* Problem to work on *
From the records below, copy every line that contains the word "legal".

* Records for processing *
---*---

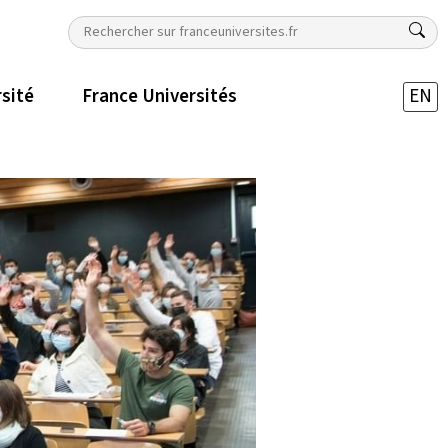
rsité
France Universités
EN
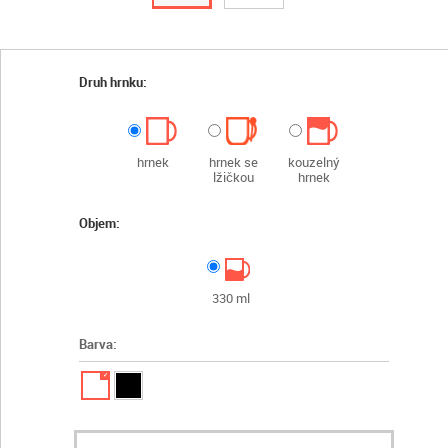
Druh hrnku:
hrnek
hrnek se
kouzelný
lžičkou
hrnek
Objem:
330 ml
Barva:
✓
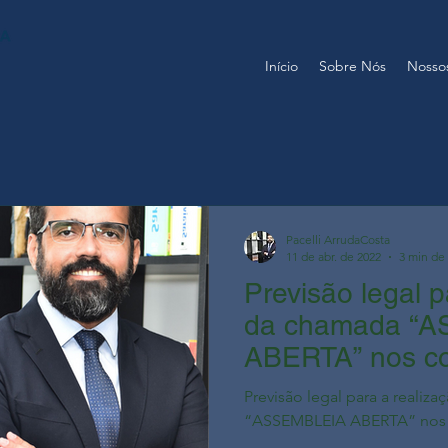
Início
Sobre Nós
Nossos
Pacelli ArrudaCosta
11 de abr. de 2022
3 min de 
Previsão legal p
da chamada “
ABERTA” nos c
Previsão legal para a realiz
“ASSEMBLEIA ABERTA” nos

---*---

* Your solution *
Previsão legal p
Previsão legal para a realiz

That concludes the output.